Carmen Gómez dice que, en su desesperación, ha llegado a tirar patatas desde su balcón, en un cuarto piso de la plaza de Cascorro, a los que cargan camiones con toneladas de ropa a altas horas de la madrugada.

Se duerme mejor el día del rastro que el resto de la semana

Desde hace tres años, en su plaza "se duerme mejor el día de Rastro que el resto de la semana", afirma.

La culpa la tienen los centenares de camiones y furgonetas que, día y noche, utilizan la plaza más mítica del Rastro para la carga y descarga.

Mercancías a Portugal

La proliferación de locales de venta al por mayor de textil, regentados en su mayoría por población de origen chino, ha convertido la plaza en un muelle de carga de tamaño industrial, originando múltiples molestias a los vecinos.

Los locales tradicionales han sido sustituidos por tiendas de textil al por mayor, que copan el paisaje comercial del barrio
Ahora, muchos confían en que el cierre al tráfico a vehículos no residentes del barrio de Embajadores consiga mejorar la situación.

Sin embargo, también hay quien piensa que cuando a finales de mes se implante el cierre, con multas incluidas, no se acabarán realmente con los ruidos, la ocupación de la calles por grandes bultos, ni los embotellamientos, y, además, acabarán pagando justos por pecadores.

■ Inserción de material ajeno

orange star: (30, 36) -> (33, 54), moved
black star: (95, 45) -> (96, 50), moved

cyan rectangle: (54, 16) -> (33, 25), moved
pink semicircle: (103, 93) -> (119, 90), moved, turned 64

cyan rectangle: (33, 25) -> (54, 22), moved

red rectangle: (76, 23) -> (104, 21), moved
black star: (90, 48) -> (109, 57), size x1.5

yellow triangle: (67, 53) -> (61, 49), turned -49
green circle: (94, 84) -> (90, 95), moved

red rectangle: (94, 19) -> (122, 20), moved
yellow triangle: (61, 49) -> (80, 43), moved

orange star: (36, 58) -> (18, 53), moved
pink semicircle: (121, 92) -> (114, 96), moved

Eso opina Tomás Gayo, propietario de una tienda de muebles de cocina. "La mayoría de los transportistas son extranjeros que vienen a cargar ropa para llevársela a Portugal o Marruecos, se están todo el día y no pagan el aparcamiento. Les hemos oído decir muchas veces que les da igual que les multen", asegura.

En la plaza de Cascorro está permitida la carga y descarga, con un límite de 20 minutos de estacionamiento.

Además, desde hace más de 50 años también se usa como punto de encuentro de furgonetas que realizan portes y mudanzas.

Antonino lleva toda la vida estacionando en la plaza, pero ahora ve peligrar su modo de vida por culpa de la saturación que ha producido la expansión del comercio al por mayor.

"Llevo 50 años aquí y hace 20 días nos han quitado la placa de que esta acera sirve a la carga y descarga. Y ahora, ¿a qué me dedico, con qué doy de comer a mi familia?", se pregunta.

Pérdida del comercio antiguo

En los últimos años el Rastro ha perdido cinco tiendas que vendían mimbre, dos de electricidad, varios bares, una pastelería, una charcutería, una carbonería, varias de antigüedades y una mercería.

Todos esos locales se dedican ahora a la venta de comercio textil al por mayor. La explicación está en el precio que pagan los nuevos inquilinos, que llegan a los 6.000 euros al mes por 80 metros cuadrados, el triple de lo que paga el resto.